AN environmental spotlight hopes to highlight to communities the importance of not watering down marine park protections.
The organisation Save Our Marine Life has joined a number of environmental groups to launch an online book to challenge the NSW government’s decision to ease bans or move sanctuary zones in marine parks.
Earlier this year a number of changes were made to Jervis Bay Marine Park allowing for recreational fishing in areas where it was previously banned.
The government also announced a proposal for commercial aquaculture in Jervis Bay.
Environmentalists are concerned that protections are being eroded.

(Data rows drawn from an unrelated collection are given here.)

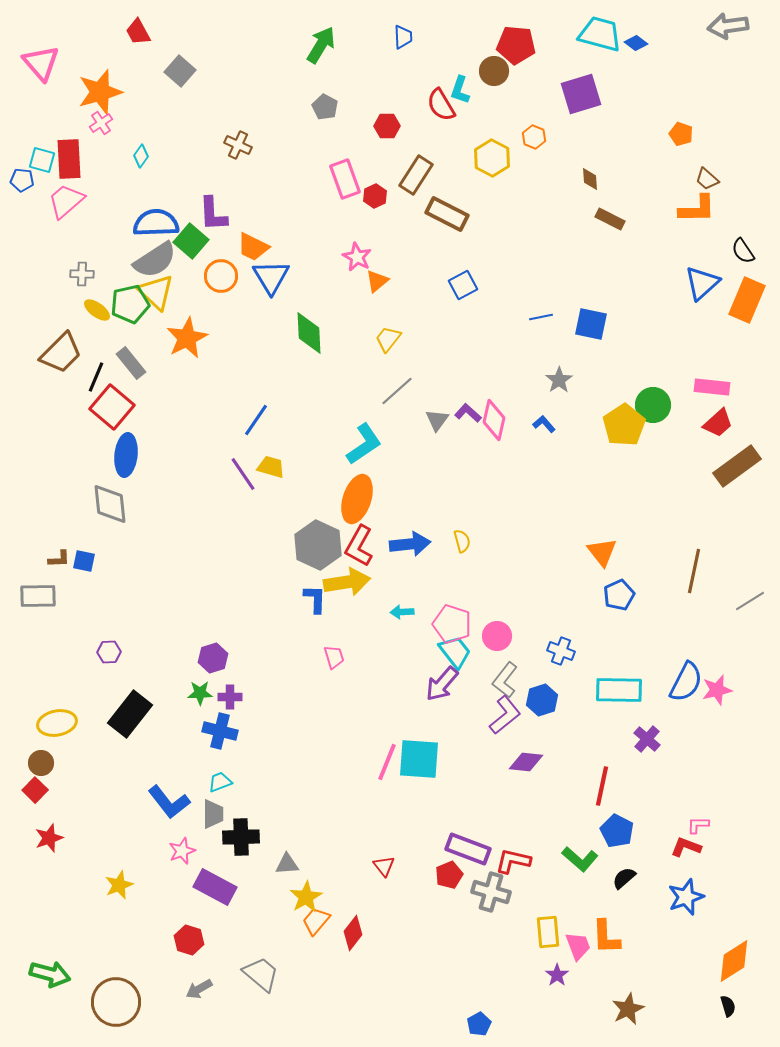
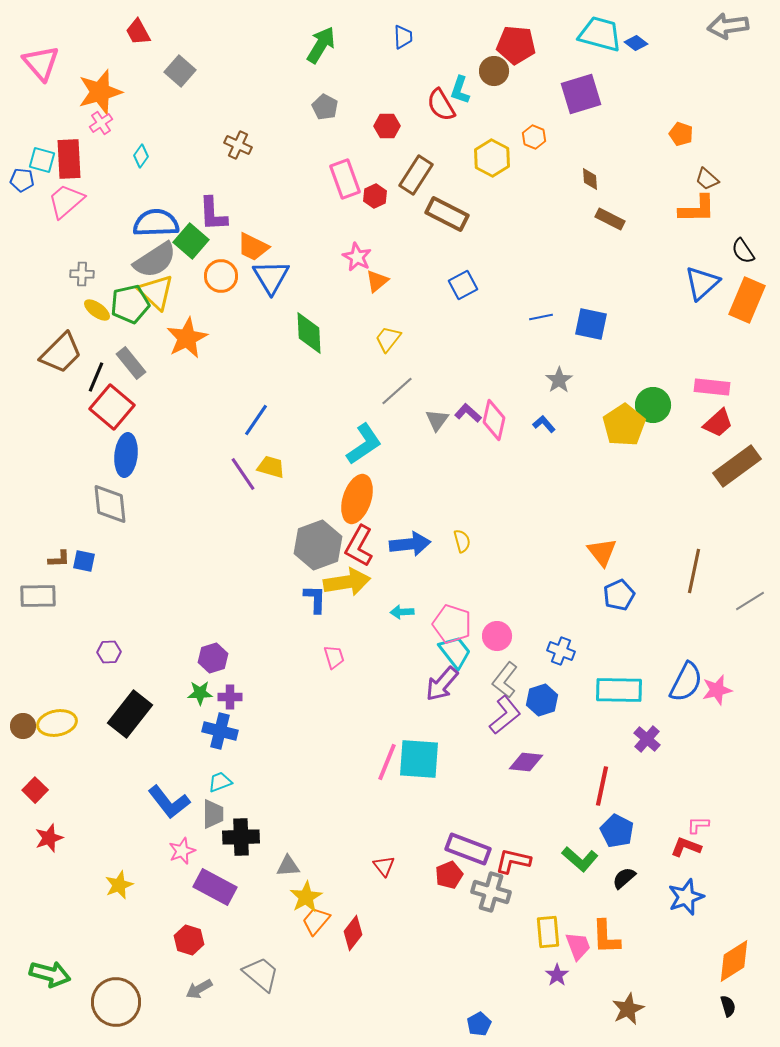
gray hexagon at (318, 545): rotated 15 degrees clockwise
brown circle at (41, 763): moved 18 px left, 37 px up
gray triangle at (287, 864): moved 1 px right, 2 px down
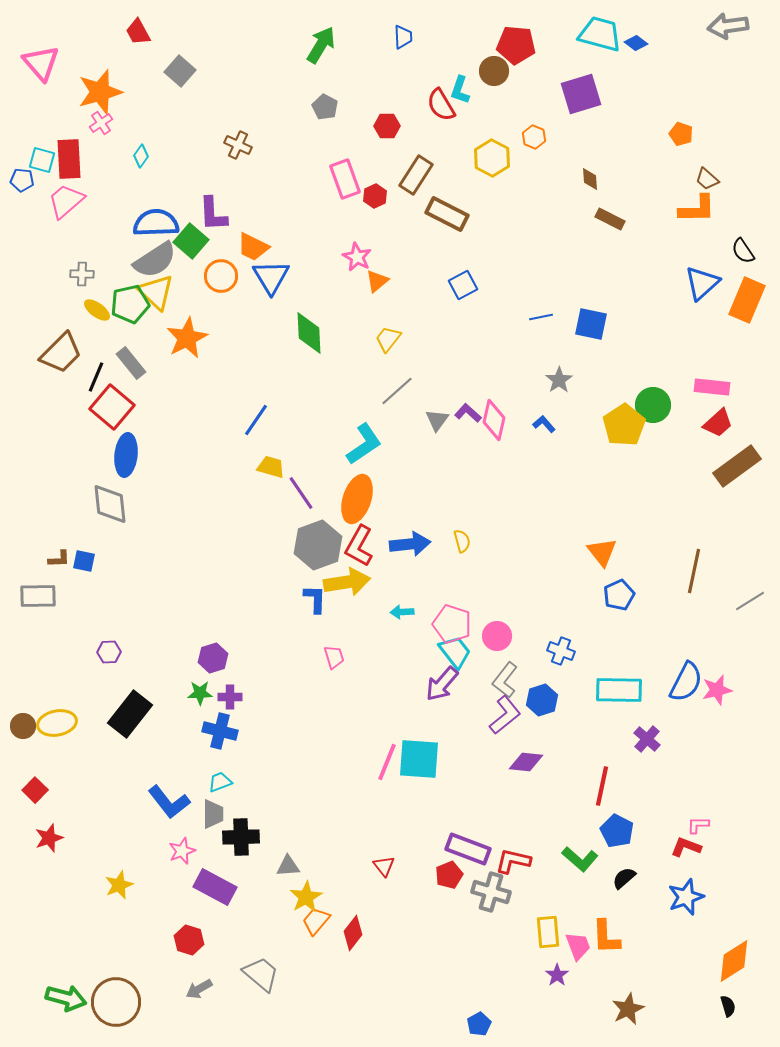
purple line at (243, 474): moved 58 px right, 19 px down
green arrow at (50, 974): moved 16 px right, 24 px down
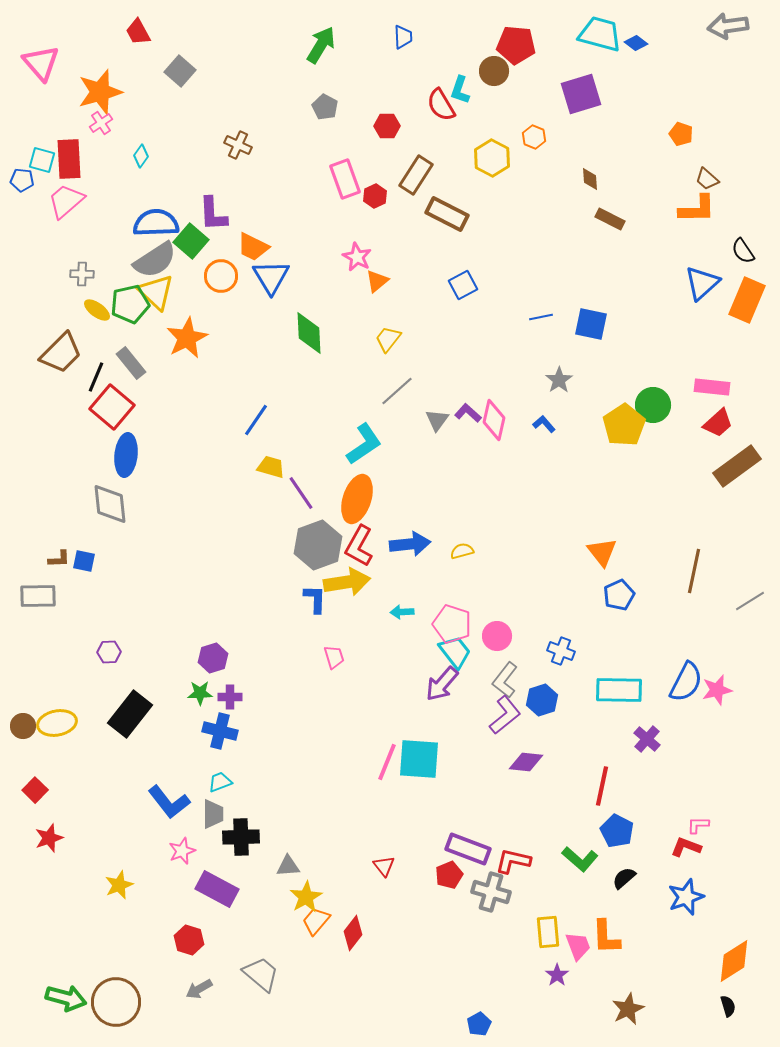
yellow semicircle at (462, 541): moved 10 px down; rotated 90 degrees counterclockwise
purple rectangle at (215, 887): moved 2 px right, 2 px down
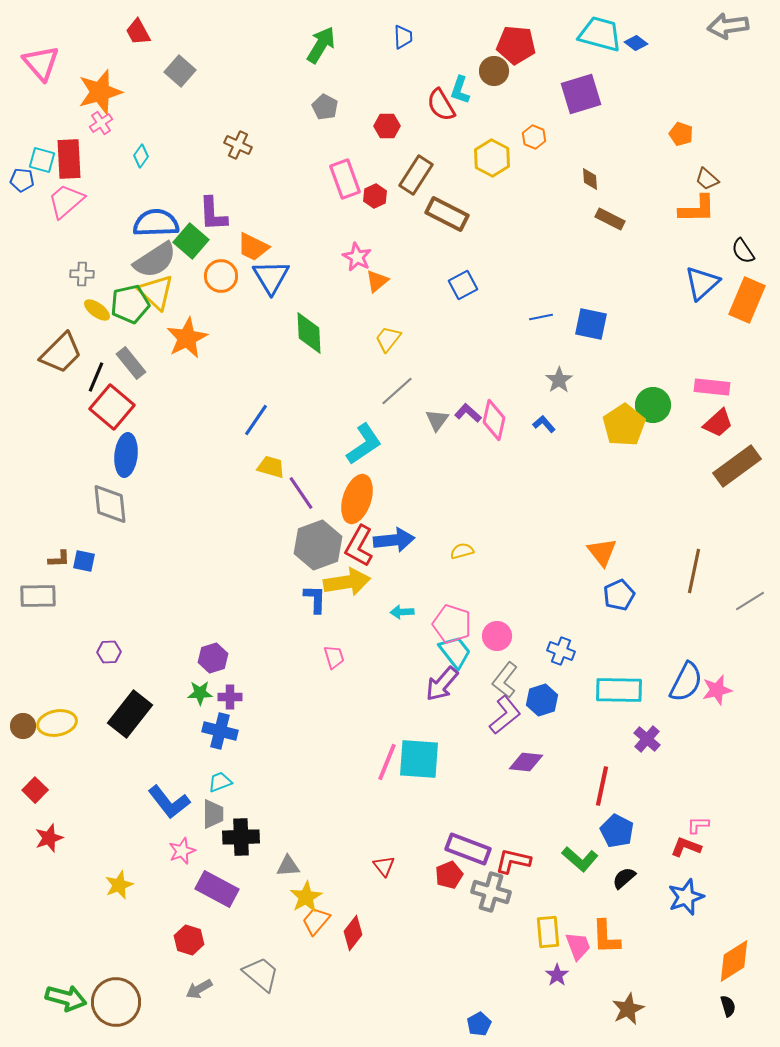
blue arrow at (410, 544): moved 16 px left, 4 px up
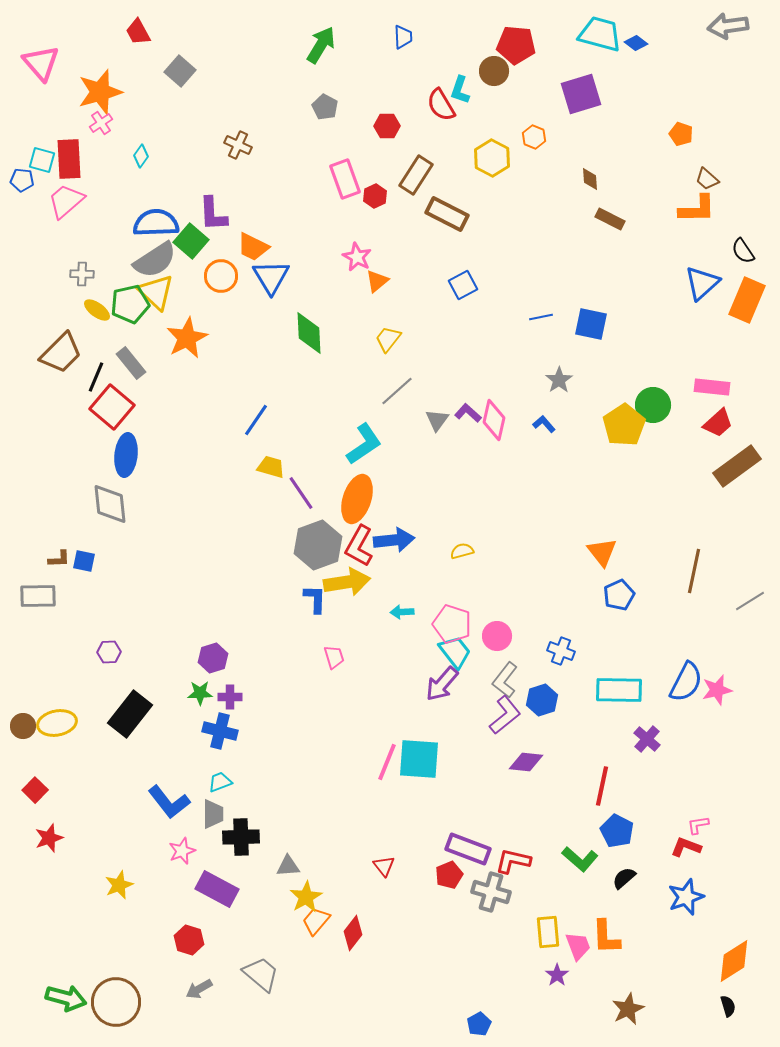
pink L-shape at (698, 825): rotated 10 degrees counterclockwise
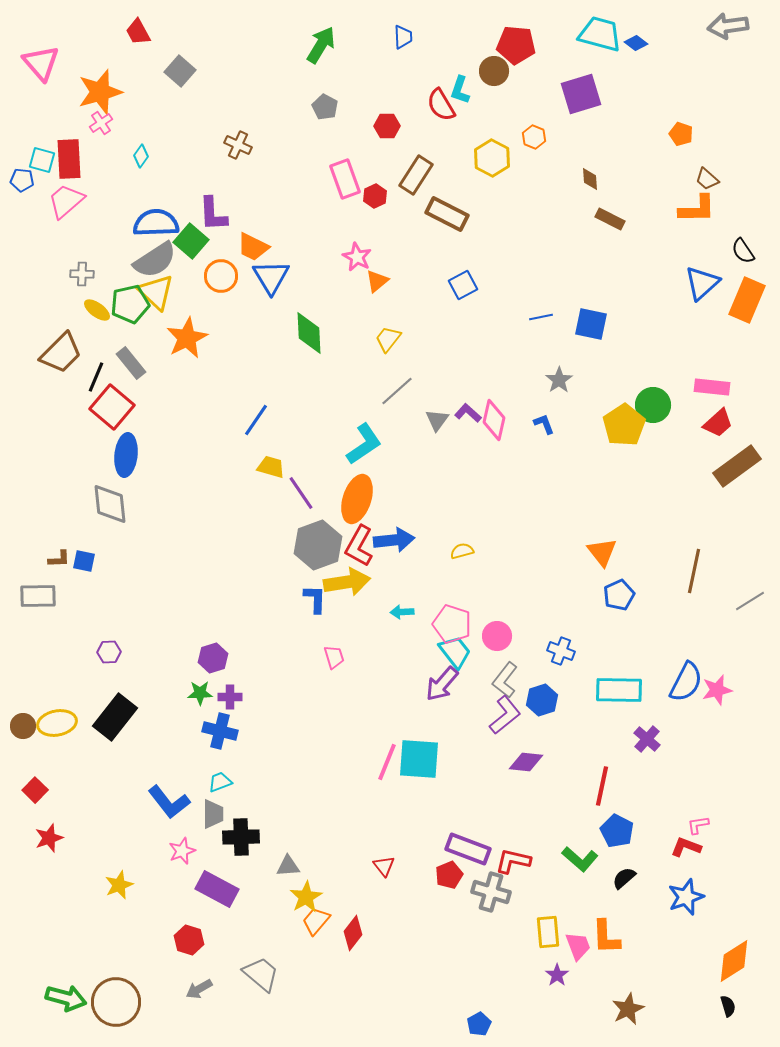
blue L-shape at (544, 424): rotated 20 degrees clockwise
black rectangle at (130, 714): moved 15 px left, 3 px down
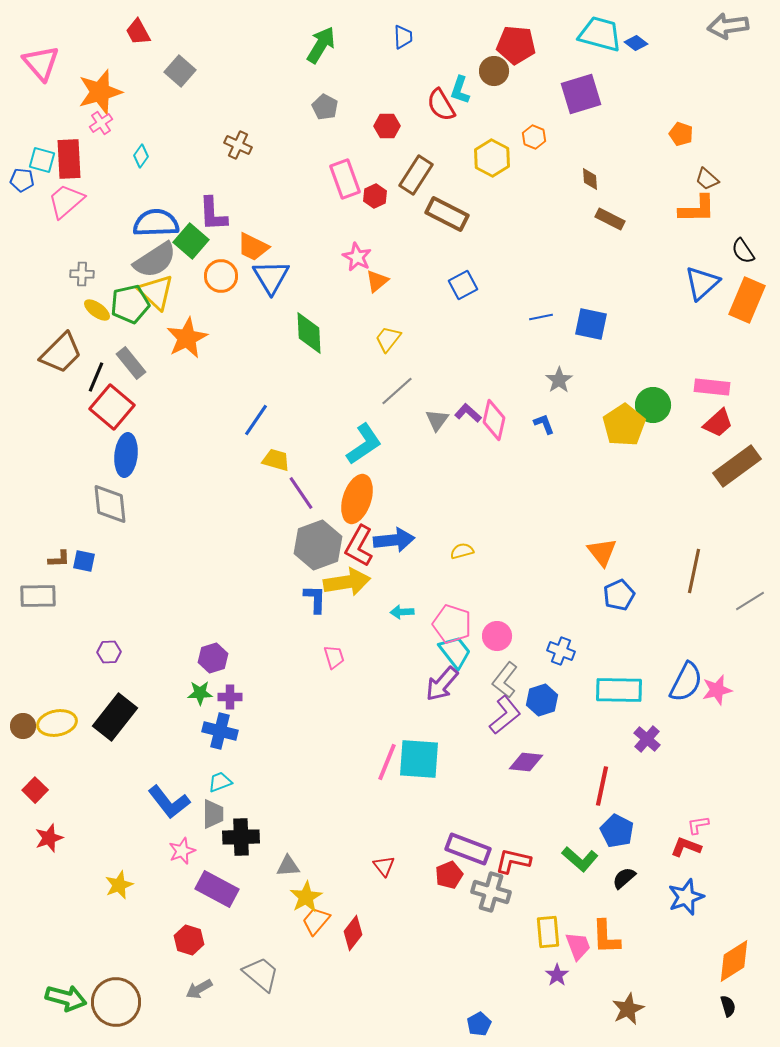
yellow trapezoid at (271, 467): moved 5 px right, 7 px up
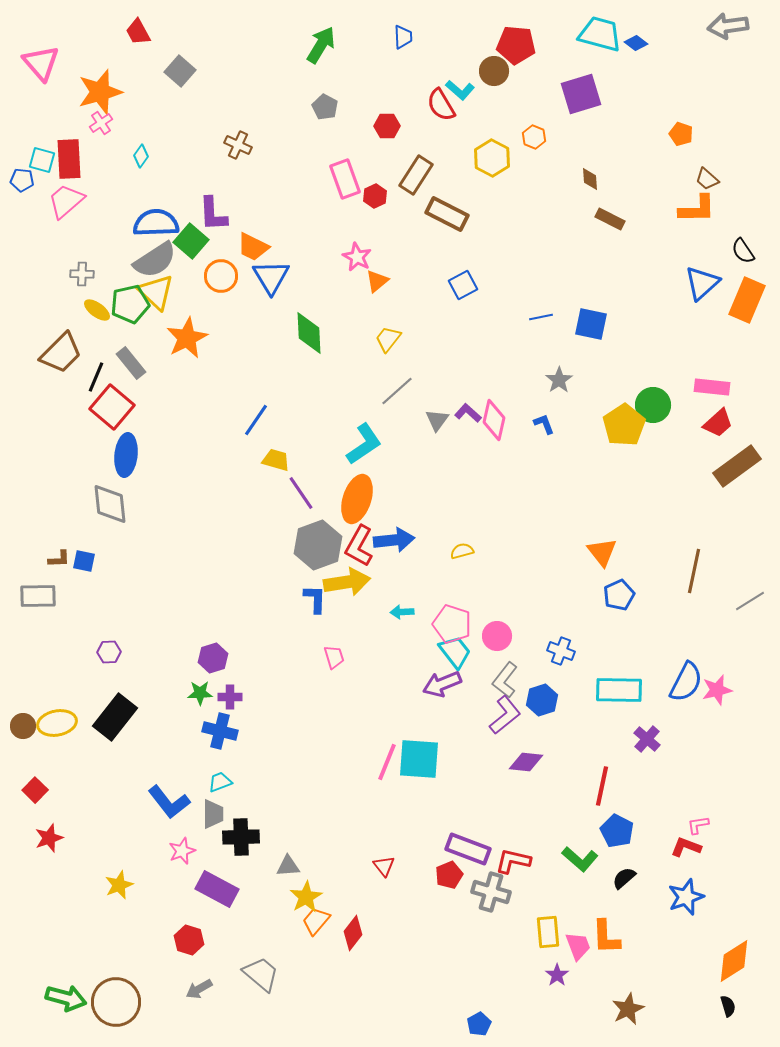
cyan L-shape at (460, 90): rotated 68 degrees counterclockwise
purple arrow at (442, 684): rotated 27 degrees clockwise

Former chairman of the Jervis Bay Marine Park Advisory Committee and local spokesman for the Nature Conservation Council Attila Kaszo hoped to help raise public vigilance on the issue.
“I think the NSW government is just doing litmus test projects to see what will fly. And I believe the aquaculture in Jervis Bay is one of those,” he said.
Mr Kaszo accused the government of “cherry picking” the science to suit its requirements to commercialise more of the state’s marine parks and make them pay.
“They’ve opened up recreational fishing in parts of sanctuary zones and that’s a major issue,” Mr Kaszo said.
“The whole purpose of having a marine park in the first place is to protect the biodiversity in its biology.
“To do that you’ve got to create zones to protect it from people raping and pillaging it,” he said.
The new online book, titled Beyond the Beach: Exploring NSW’s underwater treasures, helps explain the benefits of marine parks and how important they are to the ecosystem.
Mr Kaszo said the document “is not slagging off at the government, it’s just saying be sensible, think of the huge tourism dollars parks are attracting, but don’t turn the clock back”.
“Don’t make them commercial enterprises where it’s only the dollar that counts.
“We have a growing population and we are putting more pressure on the environment and we’ve got to balance that with what we have left.
“If we water down the protection the system will collapse and once that happens it’s all over.
“It’s so fragile it doesn’t take a great deal to upset that balance,” he said.